Meet Mish: New Activation function, possible successor to ReLU?

rwightman · August 28, 2019, 11:08pm

With the inlining I have 22 seconds with ReLU and 24 seconds per epoch with Mish. So it’s 9% slower, not sure about the memory difference though.

As mentioned, the imagewoof/imagenette setup is not great for measuring the timing. The dataset is so small the epoch dataloader transitions from train, test and back take up a lot of relative time and have a lot of overhead (proportionally) and variability. Train or validate on a bigger dataset like Imagenet itself to get a better measure.

A comparitve measure taken right before the end of longer validation run. The in brackets numbers are cumalitve averages and quite stable at this stage. GPU utilization is 99%.

ResNet50-D batch size 512, FP32
Mish - Test: [ 90/98] Time: 0.739s (0.801s, 639.35/s) GPU mem: 11812MiB / 24220MiB
ReLU - Test: [ 90/98] Time: 0.549s (0.613s, 834.73/s) GPU mem: 9264MiB / 24220MiB

LessW2020 · August 28, 2019, 11:10pm

Excellent, thanks @rwightman - this is great info to learn from!

rwightman · August 28, 2019, 11:15pm

Isn’t GPU memory directly linked to number of parameters?

Parameters is just part of it. The input size, parameters, and a whole lot of little details wrt to forward and backward mechanics and the caching allocator determine the practical memory usage for a given task. Even changing the arguments for a given conv could have a significant impact on the CUDNN workspace size for forward and/or backward as it may use a different algorithm winograd vs gemm and others that all have different layouts for the tensor data and require different allocations.

The EfficientNets are a great example, even at roughly 1/10 the parameter count they actually utilize as much or more GPU memory for a given performance range (accuracy). Increased input size, conv algo selection seems to be resulting in larger workspace sizes, and activations like swish that are implemented (currently) as sequences of python ops (more operations).
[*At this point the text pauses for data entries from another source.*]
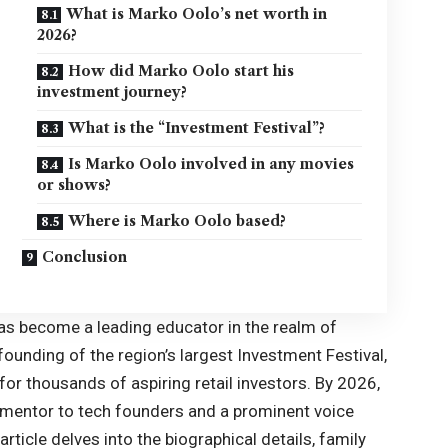
What is Marko Oolo’s net worth in
2026?
How did Marko Oolo start his
investment journey?
What is the “Investment Festival”?
Is Marko Oolo involved in any movies
or shows?
Where is Marko Oolo based?
Conclusion
as become a leading educator in the realm of
ounding of the region’s largest Investment Festival,
or thousands of aspiring retail investors. By
2026
,
a mentor to tech founders and a prominent voice
rticle delves into the biographical details, family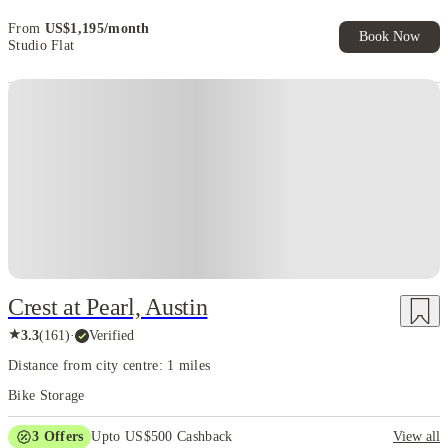
From
US$
1,195
/
month
Book Now
Studio Flat
Crest at Pearl, Austin
★
3.3
(
161
)
·
Verified
Distance from city centre: 1 miles
Bike Storage
3
Offers
Upto US$500 Cashback
View all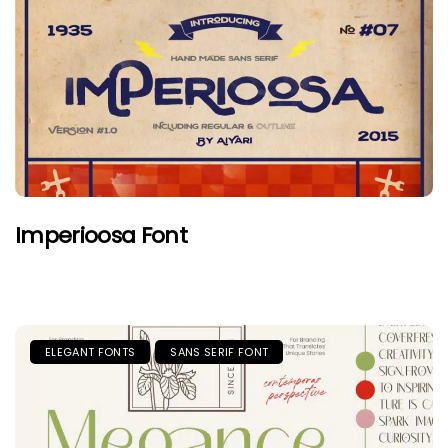
Imperioosa Font
ELEGANT FONTS
SANS SERIF FONT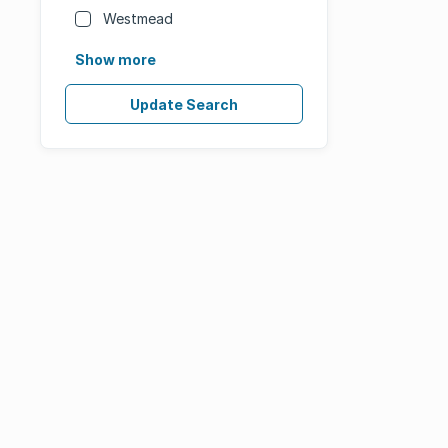
Westmead
Show more
Update Search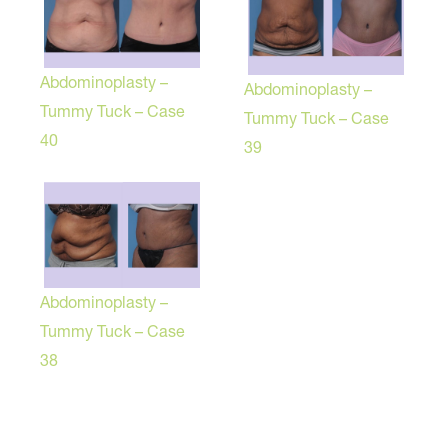
Abdominoplasty –
Abdominoplasty –
Tummy Tuck – Case
Tummy Tuck – Case
40
39
Abdominoplasty –
Tummy Tuck – Case
38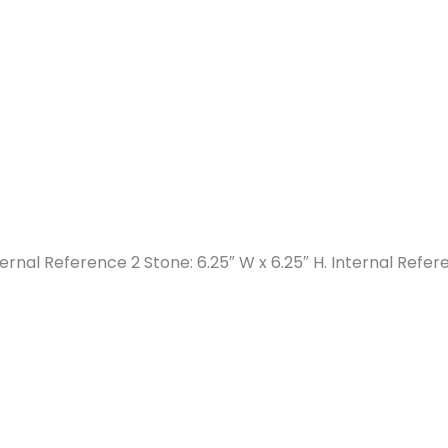
nternal Reference 2 Stone: 6.25″ W x 6.25″ H. Internal Refer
LessW2020 · August 28, 2019, 11:18pm

wow, no wonder that thing was so slow when I tested it (and gave up on it). Thanks again for the info!

muellerzr · August 29, 2019, 1:25am

@LessW2020 @Seb I am writing a walkthrough notebook for my meetup in two weeks over this, and I’m trying to go through and gather all of the papers that were used. Where did the Flatten and Anneal originate from?

Otherwise here is what I’ve gathered so far (I’ll update this post here in case anyone wants a quick reference to the papers):

Papers Referenced:

Other Equally as Important Noteables:

Flatten + Anneal Scheduling - Mikhail Grankin
Simple Self Attention - Seb

Seb · August 29, 2019, 1:42am

@grankin came up with flat+anneal I believe.
simpleselfattention is inspired by Self-Attention GANs, I highly modified their layer, and came up with the positioning in xresnet that we used. Maybe I’ll write a paper if I find a good use to it. https://github.com/sdoria/SimpleSelfAttention (I need to improve that readme)
( I should add that @grankin implemented a “symmetrical” version which we didn’t use here and participated in the testing)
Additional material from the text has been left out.